Giełdowe firmy mocno krytykują zaproponowane przez resort finansów projekty regulacji dotyczące wprowadzania nowych podatków od wydobycia ropy i gazu z łupków. Analizy przygotowane przez Polskie Górnictwo Naftowe i Gazownictwo mówią, że począwszy od 2016 r. średni poziom obciążeń fiskalnych spółki może wzrosnąć z tego tytułu o ponad 1,2 mld zł rocznie w stosunku do danin już płaconych. To bardzo dużo, zważywszy że w 2012 r. grupa zanotowała 2,23 mld zł zysku netto. Z kolei zysk operacyjny segmentu poszukiwania i wydobycia osiągnął 1,35 mld zł. – W konsekwencji, dodatkowe obciążenia podatkowe obniżyłyby zysk netto grupy PGNiG o ponad 50 proc., a wynik operacyjny segmentu poszukiwań i wydobycia o blisko 90 proc. – informuje spółka.
Za duże daniny
Dotychczasowe deklaracje rządu mówiły, że obciążenia fiskalne, tzw. government take, dla nowych projektów wydobywczych dotyczących ropy i gazu z łupków wyniosą około 40 proc. Dziś nie ma już wątpliwości, że będą dużo wyższe, jeśli zostaną wprowadzone nowe regulacje. Według PGNiG kształtują się na poziomie powyżej 60 proc., licząc w tzw. wartościach realnych przy zastosowaniu 10-proc. stopy dyskonta. Jeśli jednak do tego dodać obciążenia przewidziane w nowelizacji prawa geologicznego i górniczego, to government take dla nowych projektów rośnie powyżej 90 proc.
Jeszcze bardziej szokujące są wyliczenia przedstawione przez Piotra Szpakowskiego, dyrektora biura zarządzania ryzykiem regulacyjnym PKN Orlen. – Dla projektów poszukiwania i wydobycia węglowodorów ze złóż niekonwencjonalnych poziom obciążeń może wynieść od 60 proc. do nawet 130 proc. w ujęciu zdyskontowanym – twierdzi.
Wzrośnie cena gazu
Nowe podatki będą prowadzić do wzrostu cen surowców. – Wstępne szacunki wskazują, że średnia cena gazu dla odbiorców końcowych może wzrosnąć nawet o kilkanaście procent – uważa Dorota Włoch, wiceprezes KGHM. Podobne wyliczenia ma PGNiG. Przedstawiciele spółki twierdzą, że dodatkowe obciążenia fiskalne będą przeniesione na klientów końcowych.

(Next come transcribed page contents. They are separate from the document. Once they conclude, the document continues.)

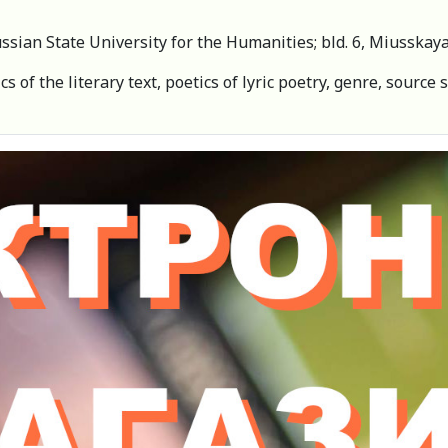
Russian State University for the Humanities; bld. 6, Miusska
s of the literary text, poetics of lyric poetry, genre, source 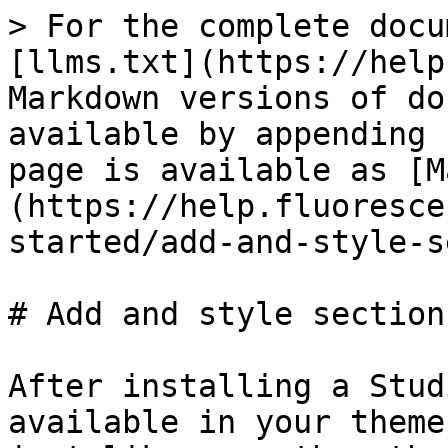
> For the complete docu
[llms.txt](https://help
Markdown versions of do
available by appending 
page is available as [M
(https://help.fluoresce
started/add-and-style-s
# Add and style sections
After installing a Stud
available in your theme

Z wyliczeń PGNiG wynika, że w latach 2015–2030 może to być łączna kwota blisko 20 mld zł. To może oznaczać wzrost cen zarówno dla gospodarstw domowych, jak i znaczące pogorszenie rentowności przemysłu chemicznego i energetyki.
– Skutkiem wprowadzenia bardzo wysokich obciążeń fiskalnych dla gazu konwencjonalnego będzie obniżenie wydobycia ze złóż krajowych oraz wzrost wolumenu z importu – informuje PGNiG. To kolejny czynnik cenotwórczy, gdyż gaz sprowadzany z zagranicy jest dużo droższy od krajowego. Giełdowa spółka zaznacza, że istotna część eksploatowanych obecnie złóż przestanie być opłacalna. – Istotnej korekcie w dół ulegną również rachunki opłacalności dla nowych projektów na złożach konwencjonalnych i niekonwencjonalnych – zauważa Włoch. W efekcie część z nich może przestać być opłacalna.